= The Sweet Vandals =

Spanish vintage funk band

The Sweet Vandals are a vintage 60s and 70s funk band from Madrid. Their music was used in a Fiat Bravo television advert.

The Sweet Vandals were formed in Madrid in 2005. After a few gigs they recorded a 45 containing the song "I Got You Man" under the Funkorama label. The song was a success in the underground market and the band signed with Unique Records, a label from Germany. Their first album was released in 2007 and in 2008 was released in France by Differ-Ant. The band then toured extensively in Germany, France and more.

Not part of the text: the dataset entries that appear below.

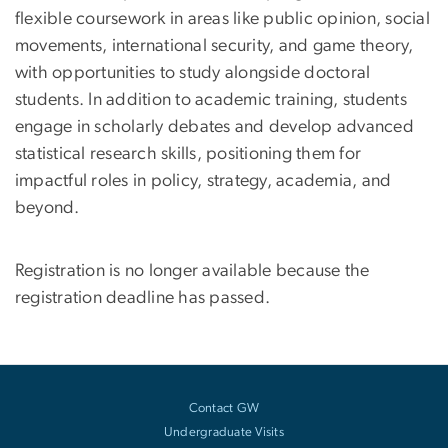
flexible coursework in areas like public opinion, social
movements, international security, and game theory,
with opportunities to study alongside doctoral
students. In addition to academic training, students
engage in scholarly debates and develop advanced
statistical research skills, positioning them for
impactful roles in policy, strategy, academia, and
beyond.
Registration is no longer available because the
registration deadline has passed.
Contact GW
Undergraduate Visits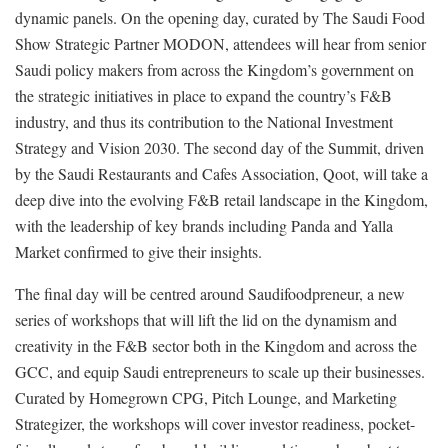
dynamic panels. On the opening day, curated by The Saudi Food
Show Strategic Partner MODON, attendees will hear from senior
Saudi policy makers from across the Kingdom’s government on
the strategic initiatives in place to expand the country’s F&B
industry, and thus its contribution to the National Investment
Strategy and Vision 2030. The second day of the Summit, driven
by the Saudi Restaurants and Cafes Association, Qoot, will take a
deep dive into the evolving F&B retail landscape in the Kingdom,
with the leadership of key brands including Panda and Yalla
Market confirmed to give their insights.
The final day will be centred around Saudifoodpreneur, a new
series of workshops that will lift the lid on the dynamism and
creativity in the F&B sector both in the Kingdom and across the
GCC, and equip Saudi entrepreneurs to scale up their businesses.
Curated by Homegrown CPG, Pitch Lounge, and Marketing
Strategizer, the workshops will cover investor readiness, pocket-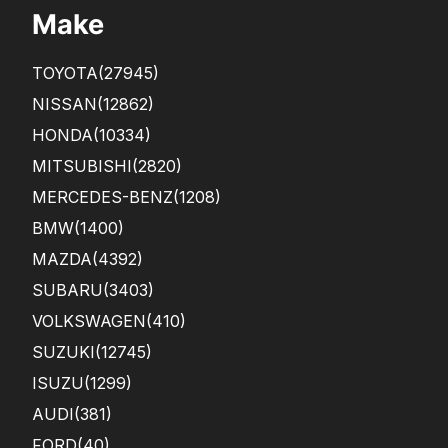
Make
TOYOTA
(27945)
NISSAN
(12862)
HONDA
(10334)
MITSUBISHI
(2820)
MERCEDES-BENZ
(1208)
BMW
(1400)
MAZDA
(4392)
SUBARU
(3403)
VOLKSWAGEN
(410)
SUZUKI
(12745)
ISUZU
(1299)
AUDI
(381)
FORD
(40)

After the Fiat advert the band published their second album "Lovelite". More focused on raw soul, they played a live session for the BBC at Maida Vale Studios and Rockpalast, a live music show of the German WDR. They also played in many countries like Finland, Mexico, Portugal, Italy, Switzerland, Holland, Belgium, Uk, just to name a few.

In 2011 they release their latest work with Unique Records. Their third album "So Clear", with a more sophisticated production including a gospel choir, strings, electric pianos, etc. The band opened its influences with more jazz, soul, psychedelia and blues. They toured extensively in Spain for first time.

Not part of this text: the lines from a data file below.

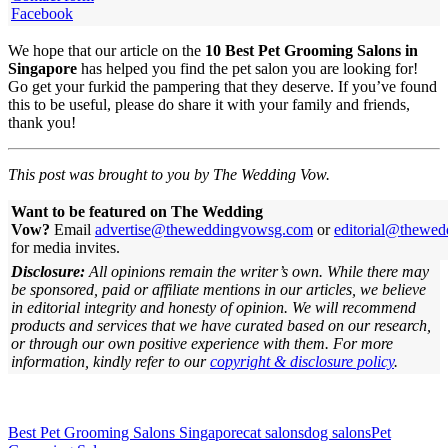
Facebook
We hope that our article on the
10 Best Pet Grooming Salons in
Singapore
has helped you find the pet salon you are looking for!
Go get your furkid the pampering that they deserve. If you’ve found
this to be useful, please do share it with your family and friends,
thank you!
This post was brought to you by The Wedding Vow.
Want to be featured on The Wedding
Vow?
Email
advertise@theweddingvowsg.com
or
editorial@thewe
for media invites.
Disclosure:
All opinions remain the writer’s own. While there may
be sponsored, paid or affiliate mentions in our articles, we believe
in editorial integrity and honesty of opinion. We will recommend
products and services that we have curated based on our research,
or through our own positive experience with them.
For more
information, kindly refer to our
copyright & disclosure policy
.
Best Pet Grooming Salons Singapore
cat salons
dog salons
Pet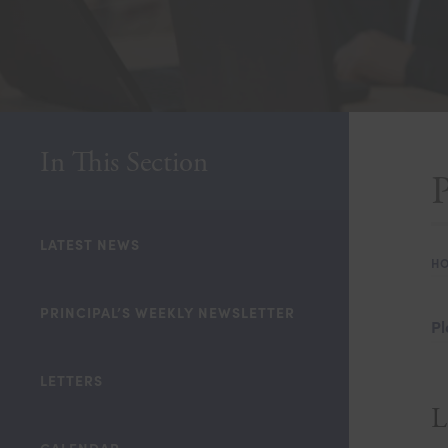
In This Section
LATEST NEWS
H
PRINCIPAL’S WEEKLY NEWSLETTER
Pl
LETTERS
L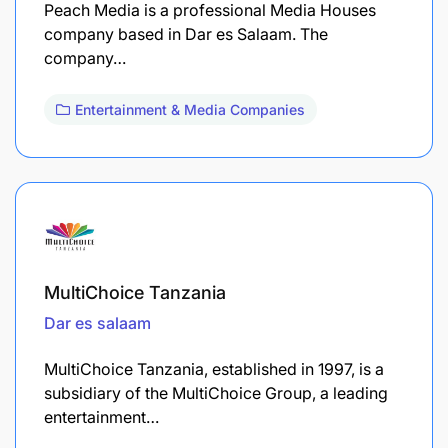
Peach Media is a professional Media Houses
company based in Dar es Salaam. The
company…
Entertainment & Media Companies
MultiChoice Tanzania
Dar es salaam
MultiChoice Tanzania, established in 1997, is a
subsidiary of the MultiChoice Group, a leading
entertainment…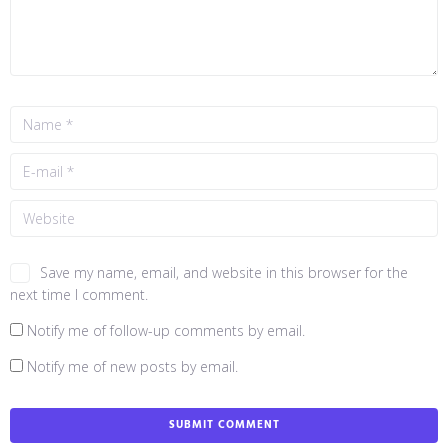
Save my name, email, and website in this browser for the
next time I comment.
Notify me of follow-up comments by email.
Notify me of new posts by email.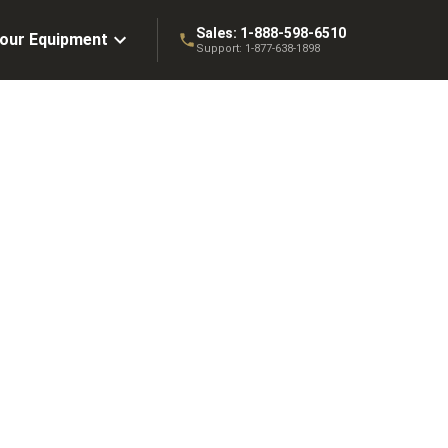
Sales:
1-888-598-6510
Your Equipment
Support:
1-877-638-1898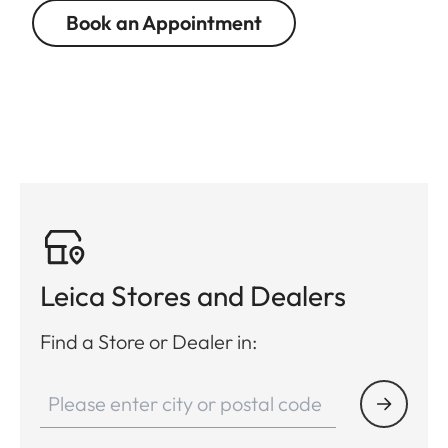
Book an Appointment
Leica Stores and Dealers
Find a Store or Dealer in: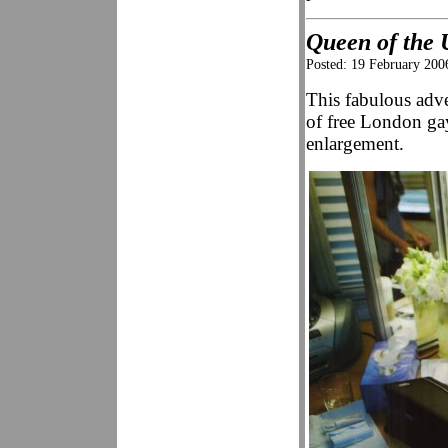
Queen of the 
Posted: 19 February 200
This fabulous adve
of free London g
enlargement.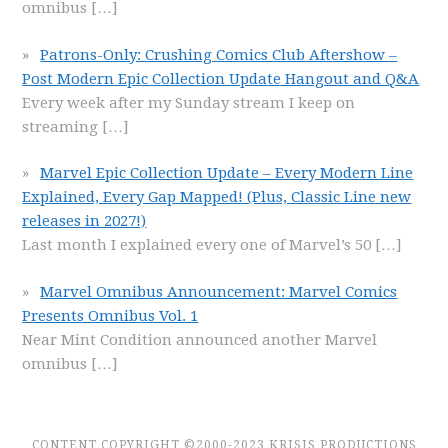
omnibus
[…]
Patrons-Only: Crushing Comics Club Aftershow –
Post Modern Epic Collection Update Hangout and Q&A
Every week after my Sunday stream I keep on
streaming
[…]
Marvel Epic Collection Update – Every Modern Line
Explained, Every Gap Mapped! (Plus, Classic Line new
releases in 2027!)
Last month I explained every one of Marvel’s 50
[…]
Marvel Omnibus Announcement: Marvel Comics
Presents Omnibus Vol. 1
Near Mint Condition announced another Marvel
omnibus
[…]
CONTENT COPYRIGHT ©2000-2023 KRISIS PRODUCTIONS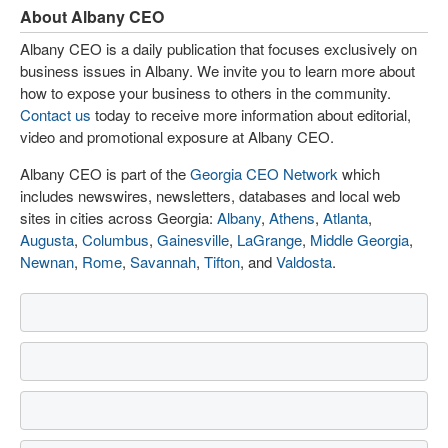
About Albany CEO
Albany CEO is a daily publication that focuses exclusively on
business issues in Albany. We invite you to learn more about
how to expose your business to others in the community.
Contact us
today to receive more information about editorial,
video and promotional exposure at Albany CEO.
Albany CEO is part of the
Georgia CEO Network
which
includes newswires, newsletters, databases and local web
sites in cities across Georgia:
Albany
,
Athens
,
Atlanta
,
Augusta
,
Columbus
,
Gainesville
,
LaGrange
,
Middle Georgia
,
Newnan
,
Rome
,
Savannah
,
Tifton
, and
Valdosta
.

In 2012 they started working with their own label, "Sweet Records" and release several 45's before their fourth album, "After All" is released worldwide at the beginning of May 2013.

==Members==
- Mayka Edjo: Lead Vocals (2005–present)
- Jose "Yusepe" Herranz: Guitar (2005–present)
- Santi "Sweetfingers" Martín: Bass (2005–present)
- Javi "Skunk": drums (2005–present)
- Santiago "Diamond" Vallejo: Hammond(2008–present)

past members:
- Carlo Coupé: Hammond (2005-2007)
- Julián Maeso: Hammond (2007-2008)

==Albums==
Their self-titled debut album was released in 2007. The tracks were:
1. I Got You Man
2. Charlie's Love
3. Papa's Got A Brand New Bag
4. You Wanna Be My Lover
5. You're Gettin' It
6. Do It Right
7. Beautiful
8. Come On Now
9. That's The Way I Am
10. Nites Lites

Their second album is called Lovelite (2009)
1. Thank you for you
2. Good thing
3. Take me now
4. Let's have some fun
5. I hate to hate you
6. Funky children
7. Againstupidity
8. What about love
9. Every woman is a diva
10. Speak music
11. Opposites

So Clear (2011)
1. Change
2. Listen For a While
3. Burning
4. Move It On
5. I Love You More Than Words Can Say
6. Tiger
7. Till I found You
8. You Reap What You Sow
9. In Transit
10. So Clear
11. The Battle Of Life

After All (2013)
1. Whether You Like It Or Not
2. Feel Alive
3. Better Than I Am
4. Old Souls
5. Waves And Wings
6. Out Of My Head
7. Ain't No Use
8. Our Rulers Are Lyers
9. Cool Town
10. After All

==Singles==

1. I Got You Man/Wake Up (Funkorama 2005)
2. Do It Right/What's Going On (Funkorama 2006)
3. Papa's Got A Brand New Bag/Charlie Love (Unique 2007)
4. Too Much/Runaway People (Unique 2008)
5. Thank You For You/Let's Have Some Fun (Unique 2009)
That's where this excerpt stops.